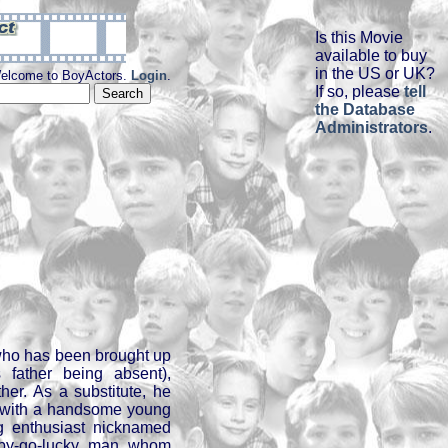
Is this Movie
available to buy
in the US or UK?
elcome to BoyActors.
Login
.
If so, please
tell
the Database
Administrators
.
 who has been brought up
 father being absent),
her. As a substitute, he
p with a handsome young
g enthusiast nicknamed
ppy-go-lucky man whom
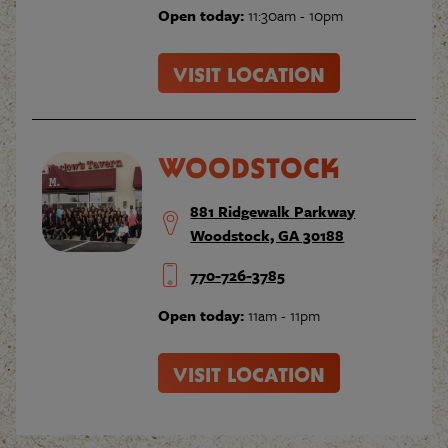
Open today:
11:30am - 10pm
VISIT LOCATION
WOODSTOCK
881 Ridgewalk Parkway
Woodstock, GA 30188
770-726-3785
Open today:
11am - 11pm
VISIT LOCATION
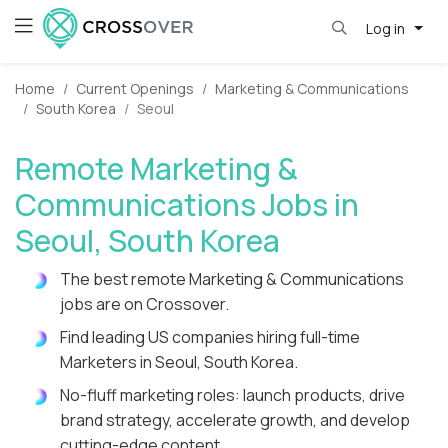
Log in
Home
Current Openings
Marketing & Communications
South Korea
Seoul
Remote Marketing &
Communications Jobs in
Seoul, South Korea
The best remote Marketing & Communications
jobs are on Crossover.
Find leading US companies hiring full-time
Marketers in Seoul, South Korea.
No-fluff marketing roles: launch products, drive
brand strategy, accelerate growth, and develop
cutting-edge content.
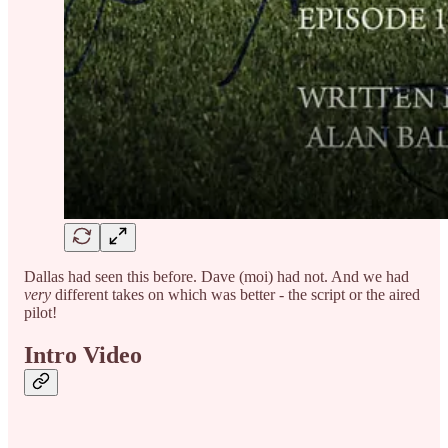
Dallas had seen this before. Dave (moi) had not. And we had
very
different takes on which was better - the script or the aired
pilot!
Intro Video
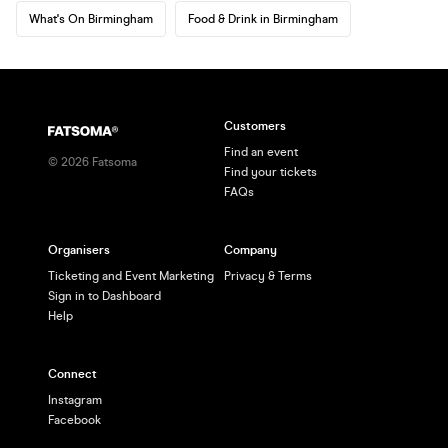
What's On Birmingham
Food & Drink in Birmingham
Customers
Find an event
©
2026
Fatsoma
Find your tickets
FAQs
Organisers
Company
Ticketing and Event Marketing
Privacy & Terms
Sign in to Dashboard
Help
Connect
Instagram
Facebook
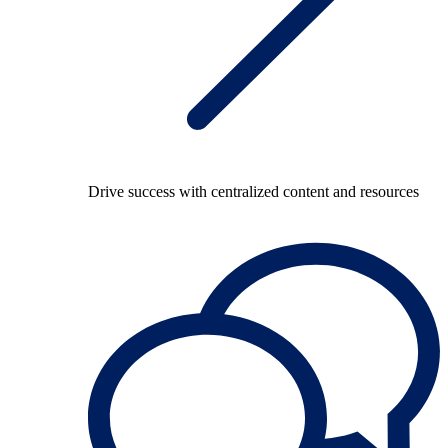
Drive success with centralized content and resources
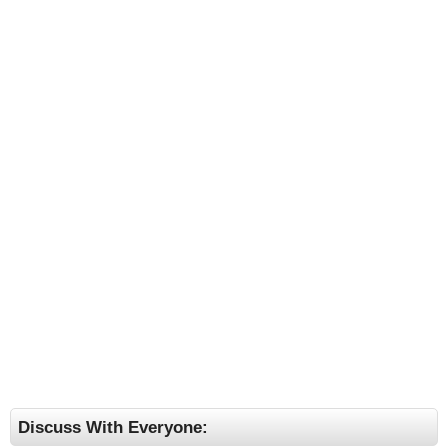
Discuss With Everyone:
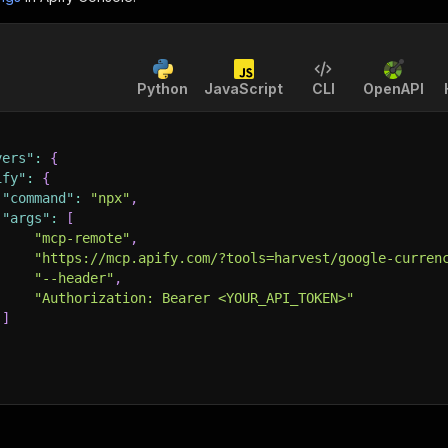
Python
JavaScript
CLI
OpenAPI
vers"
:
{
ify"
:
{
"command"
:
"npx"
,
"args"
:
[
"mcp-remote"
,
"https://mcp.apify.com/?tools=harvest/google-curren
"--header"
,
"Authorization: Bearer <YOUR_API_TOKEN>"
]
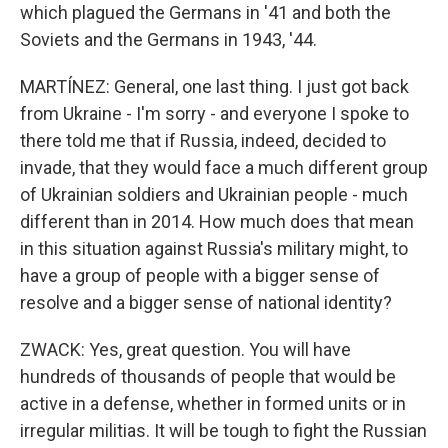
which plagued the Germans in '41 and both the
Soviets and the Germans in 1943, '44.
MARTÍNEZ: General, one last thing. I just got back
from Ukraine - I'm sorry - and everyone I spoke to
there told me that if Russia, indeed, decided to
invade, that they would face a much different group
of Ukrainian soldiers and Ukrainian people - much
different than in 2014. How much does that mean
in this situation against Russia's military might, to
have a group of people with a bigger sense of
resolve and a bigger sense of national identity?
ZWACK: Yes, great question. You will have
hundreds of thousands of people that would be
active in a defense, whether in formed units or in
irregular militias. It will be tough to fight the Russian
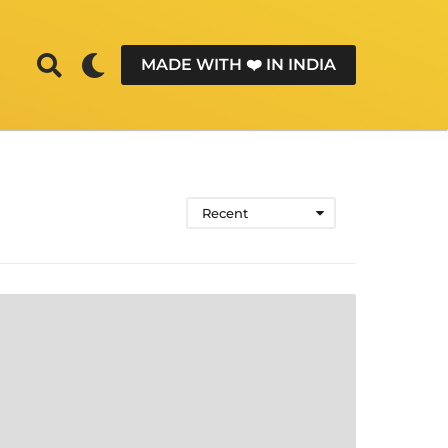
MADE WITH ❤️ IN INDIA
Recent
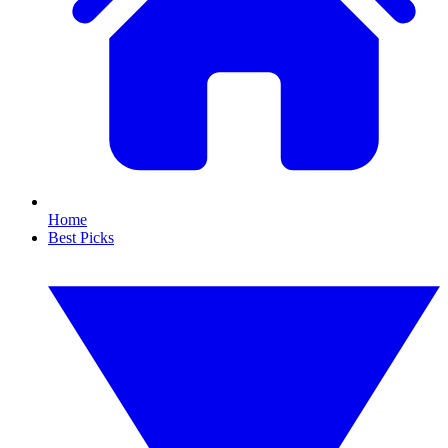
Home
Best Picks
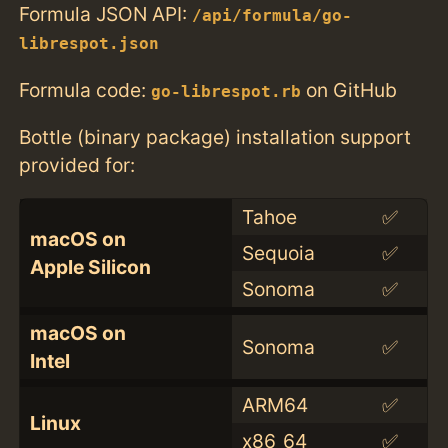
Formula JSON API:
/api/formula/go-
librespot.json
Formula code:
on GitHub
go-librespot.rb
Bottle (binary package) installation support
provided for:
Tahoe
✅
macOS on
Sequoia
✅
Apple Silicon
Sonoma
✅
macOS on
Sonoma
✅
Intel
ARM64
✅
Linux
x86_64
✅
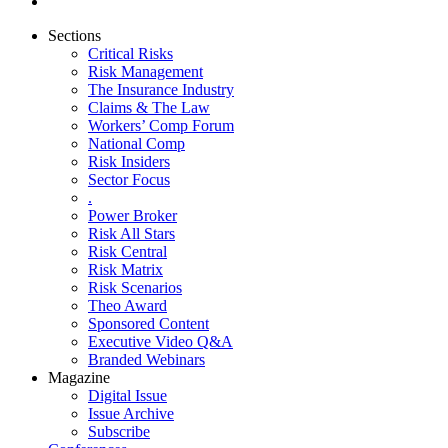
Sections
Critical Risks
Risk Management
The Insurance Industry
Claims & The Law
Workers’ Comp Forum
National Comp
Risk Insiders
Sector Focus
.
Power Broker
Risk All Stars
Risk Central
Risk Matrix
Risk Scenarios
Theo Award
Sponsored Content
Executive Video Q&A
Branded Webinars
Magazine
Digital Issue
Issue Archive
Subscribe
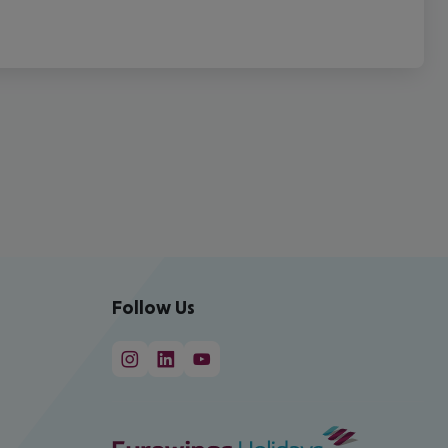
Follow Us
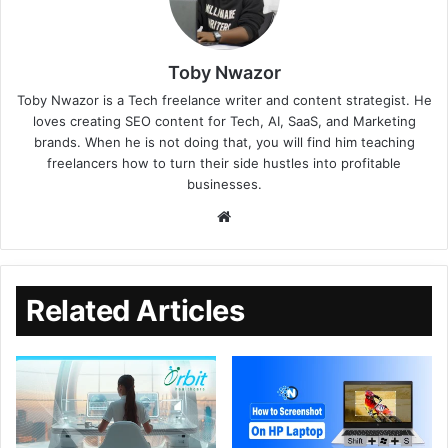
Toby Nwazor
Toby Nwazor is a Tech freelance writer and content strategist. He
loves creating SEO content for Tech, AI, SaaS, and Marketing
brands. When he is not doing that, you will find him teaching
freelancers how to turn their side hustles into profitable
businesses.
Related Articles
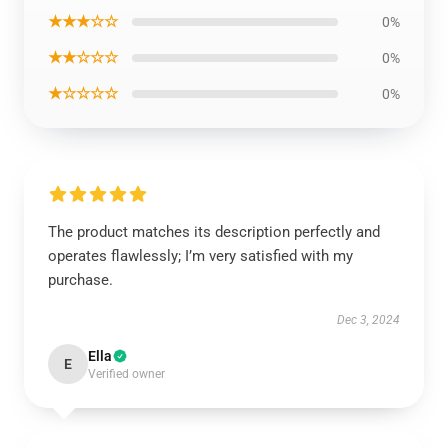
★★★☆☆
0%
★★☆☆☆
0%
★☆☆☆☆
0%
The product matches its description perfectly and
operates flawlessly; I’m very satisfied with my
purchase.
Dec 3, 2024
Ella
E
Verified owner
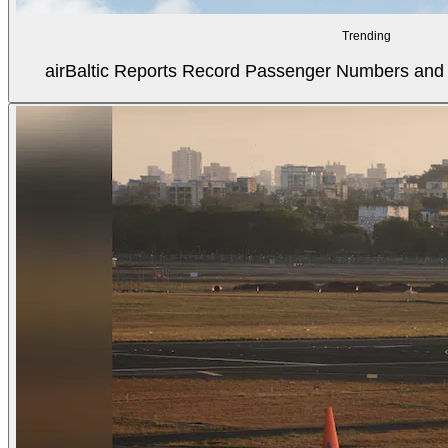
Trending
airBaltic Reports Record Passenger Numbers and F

= = = =

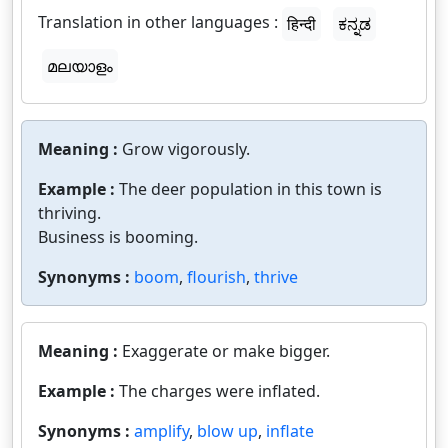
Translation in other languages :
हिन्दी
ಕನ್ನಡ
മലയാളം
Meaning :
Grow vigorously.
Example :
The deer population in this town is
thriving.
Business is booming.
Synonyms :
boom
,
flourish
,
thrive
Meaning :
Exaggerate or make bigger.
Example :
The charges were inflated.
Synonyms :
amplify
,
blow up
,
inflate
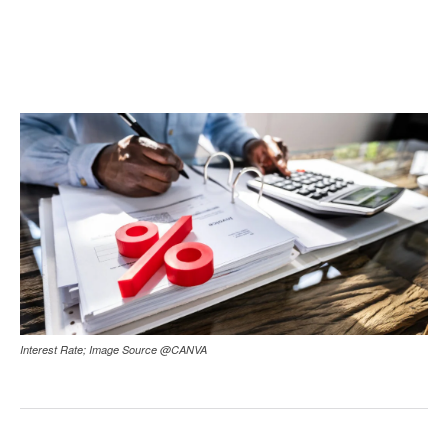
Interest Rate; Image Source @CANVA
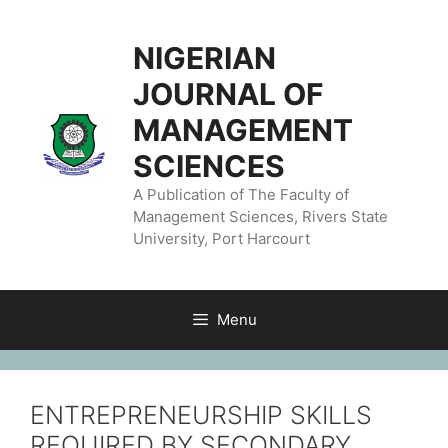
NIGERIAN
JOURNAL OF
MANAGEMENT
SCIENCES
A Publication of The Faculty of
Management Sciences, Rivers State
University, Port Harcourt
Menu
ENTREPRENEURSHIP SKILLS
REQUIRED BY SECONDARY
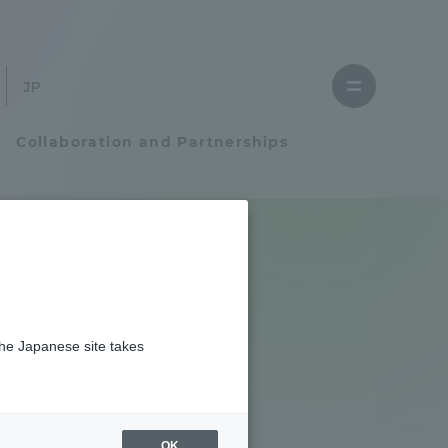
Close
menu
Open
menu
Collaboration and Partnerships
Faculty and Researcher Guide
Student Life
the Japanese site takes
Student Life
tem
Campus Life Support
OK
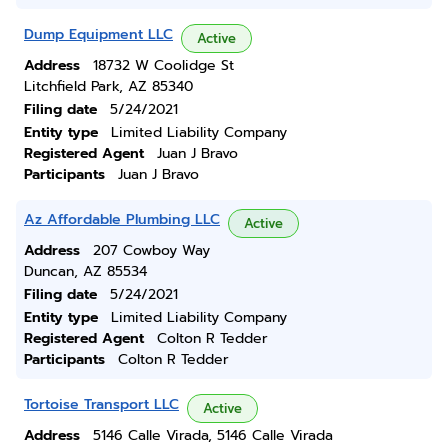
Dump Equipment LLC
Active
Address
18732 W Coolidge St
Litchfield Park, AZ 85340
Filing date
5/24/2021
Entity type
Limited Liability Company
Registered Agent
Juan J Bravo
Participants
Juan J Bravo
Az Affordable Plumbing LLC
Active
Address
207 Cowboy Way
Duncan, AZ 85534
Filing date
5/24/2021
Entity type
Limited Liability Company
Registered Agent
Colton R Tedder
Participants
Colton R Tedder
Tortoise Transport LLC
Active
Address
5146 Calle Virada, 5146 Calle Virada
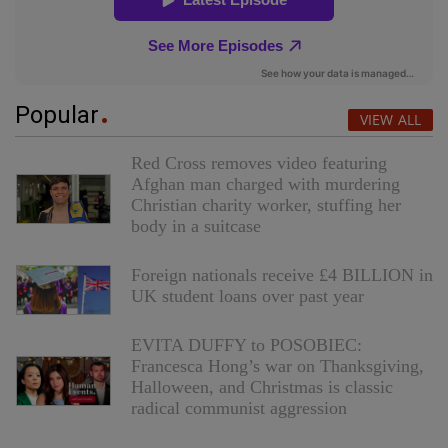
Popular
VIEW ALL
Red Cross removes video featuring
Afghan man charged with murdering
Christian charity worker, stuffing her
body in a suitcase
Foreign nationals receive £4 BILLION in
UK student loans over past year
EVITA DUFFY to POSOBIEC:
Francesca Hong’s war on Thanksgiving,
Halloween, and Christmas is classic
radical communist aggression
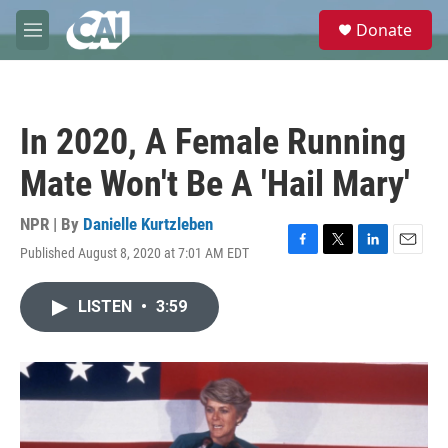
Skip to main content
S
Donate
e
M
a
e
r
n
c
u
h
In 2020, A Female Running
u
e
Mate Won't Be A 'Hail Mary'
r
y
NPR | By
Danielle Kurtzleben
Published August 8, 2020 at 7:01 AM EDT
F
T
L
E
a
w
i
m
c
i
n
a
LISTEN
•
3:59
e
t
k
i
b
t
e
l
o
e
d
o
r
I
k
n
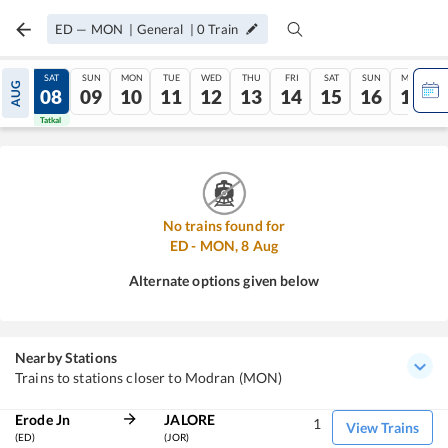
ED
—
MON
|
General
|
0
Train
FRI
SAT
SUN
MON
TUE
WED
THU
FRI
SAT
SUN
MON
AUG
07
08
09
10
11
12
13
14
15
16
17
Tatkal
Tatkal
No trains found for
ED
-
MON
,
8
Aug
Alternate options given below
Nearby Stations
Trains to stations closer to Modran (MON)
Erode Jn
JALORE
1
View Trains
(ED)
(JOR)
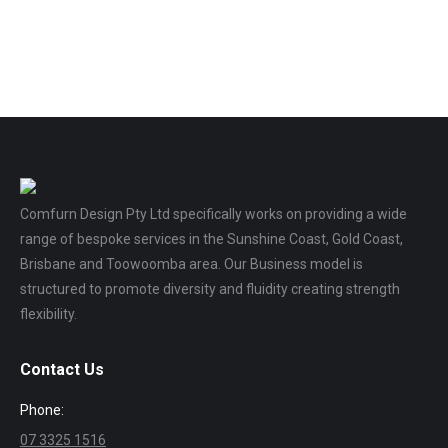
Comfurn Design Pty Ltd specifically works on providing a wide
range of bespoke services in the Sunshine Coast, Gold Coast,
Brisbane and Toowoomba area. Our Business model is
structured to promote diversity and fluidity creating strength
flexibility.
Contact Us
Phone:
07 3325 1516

= = = =

▶ WHAT THE TASK ASKS
When you reach the line that has "Is this Movie" in the data above, start repeating lines exactly, and stop after the line that has "11:30am - 10pm"; pictures stay out.

▶ TASK OUTPUT
Is this Movie
available to buy
in the US or UK?
elcome to BoyActors.
Login
.
If so, please
tell
the Database
Administrators
.
 who has been brought up
 father being absent),
her. As a substitute, he
p with a handsome young
g enthusiast nicknamed
ppy-go-lucky man whom
Open today:
11:30am - 10pm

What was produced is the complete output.